> **Task prompt**: Check each line of the entries below for the word "strategy" and state only how many lines have it.

[Dataset entries]
****************************************

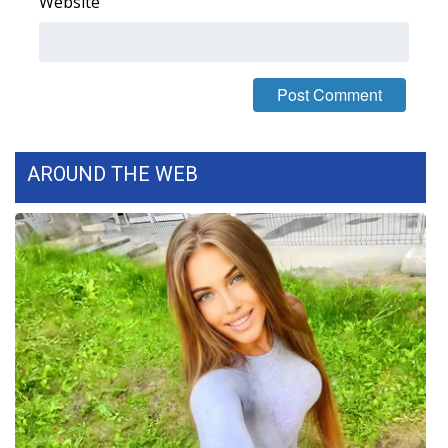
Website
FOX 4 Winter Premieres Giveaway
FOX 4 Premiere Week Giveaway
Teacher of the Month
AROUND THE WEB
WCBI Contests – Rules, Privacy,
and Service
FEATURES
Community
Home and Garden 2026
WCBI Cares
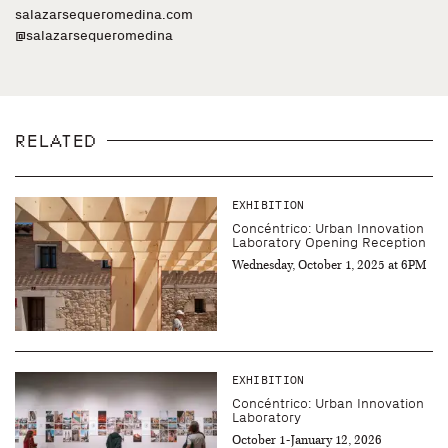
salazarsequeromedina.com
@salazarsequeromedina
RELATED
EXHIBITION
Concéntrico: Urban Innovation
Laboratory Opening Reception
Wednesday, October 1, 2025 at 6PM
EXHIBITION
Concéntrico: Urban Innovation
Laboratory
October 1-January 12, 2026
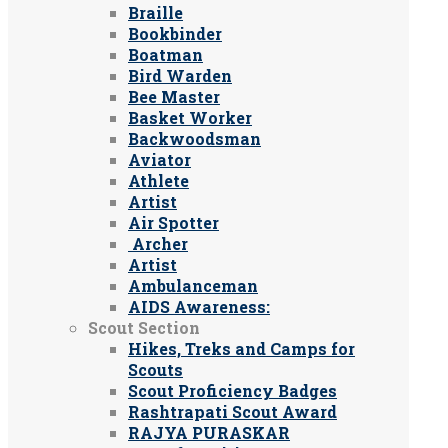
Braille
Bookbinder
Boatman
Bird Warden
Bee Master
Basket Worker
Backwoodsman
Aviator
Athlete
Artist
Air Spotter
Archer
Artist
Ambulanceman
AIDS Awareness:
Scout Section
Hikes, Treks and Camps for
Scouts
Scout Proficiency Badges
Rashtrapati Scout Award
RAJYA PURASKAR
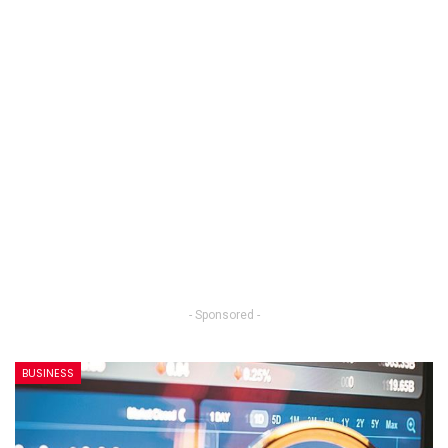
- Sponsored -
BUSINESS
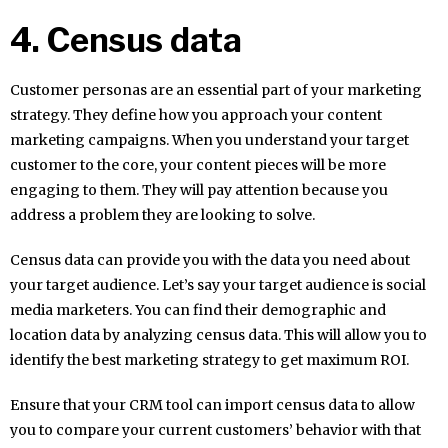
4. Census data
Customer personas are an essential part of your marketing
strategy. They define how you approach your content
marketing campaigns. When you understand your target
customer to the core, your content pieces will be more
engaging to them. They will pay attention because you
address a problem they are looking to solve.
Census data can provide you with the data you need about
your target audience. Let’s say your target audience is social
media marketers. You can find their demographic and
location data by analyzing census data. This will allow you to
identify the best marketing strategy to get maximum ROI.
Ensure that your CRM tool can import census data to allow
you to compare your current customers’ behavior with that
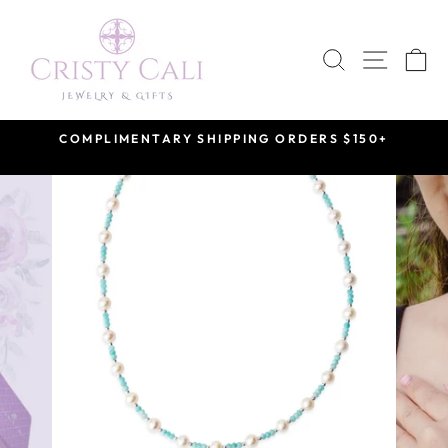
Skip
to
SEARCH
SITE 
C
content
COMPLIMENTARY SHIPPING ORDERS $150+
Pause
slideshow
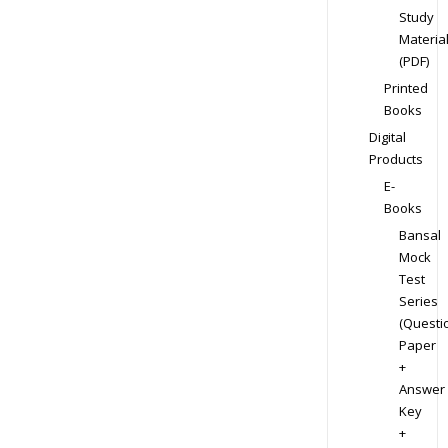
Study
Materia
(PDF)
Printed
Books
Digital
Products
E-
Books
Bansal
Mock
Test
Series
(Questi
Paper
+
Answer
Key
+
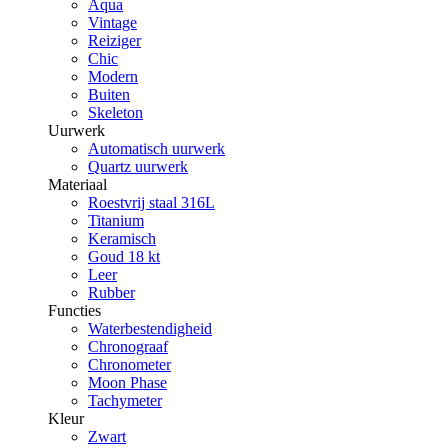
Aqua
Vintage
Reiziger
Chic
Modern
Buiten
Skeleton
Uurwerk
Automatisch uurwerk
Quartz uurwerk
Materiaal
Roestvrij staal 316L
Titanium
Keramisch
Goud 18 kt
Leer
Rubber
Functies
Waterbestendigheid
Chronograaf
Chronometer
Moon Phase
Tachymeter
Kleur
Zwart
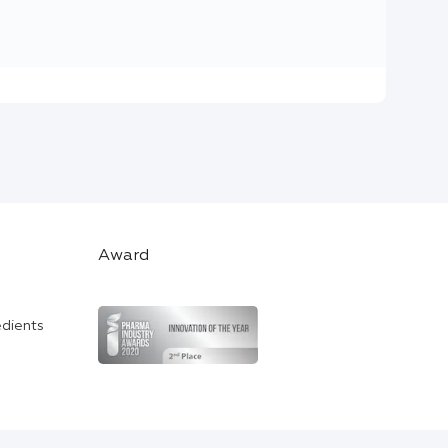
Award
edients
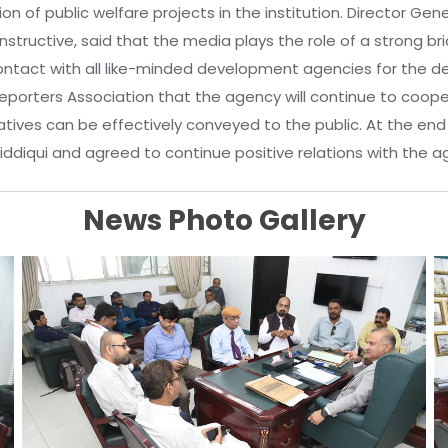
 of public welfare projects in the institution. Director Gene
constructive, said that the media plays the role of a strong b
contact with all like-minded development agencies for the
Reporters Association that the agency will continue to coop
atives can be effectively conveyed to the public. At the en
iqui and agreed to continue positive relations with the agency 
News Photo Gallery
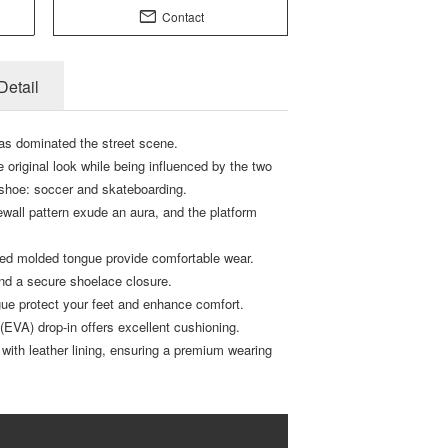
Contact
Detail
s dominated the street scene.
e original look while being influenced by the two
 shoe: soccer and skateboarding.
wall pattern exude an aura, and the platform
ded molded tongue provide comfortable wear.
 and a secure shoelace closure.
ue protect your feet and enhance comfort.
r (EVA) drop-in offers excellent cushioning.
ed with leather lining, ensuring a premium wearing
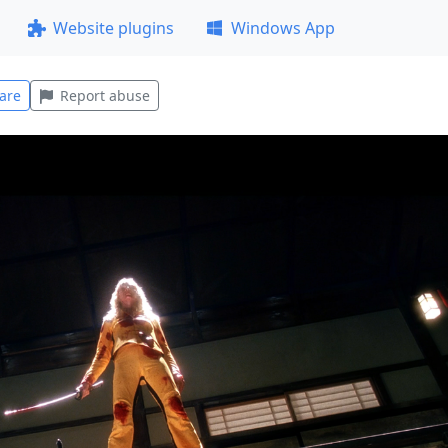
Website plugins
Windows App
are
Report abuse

****************************************

> **Reply**: 2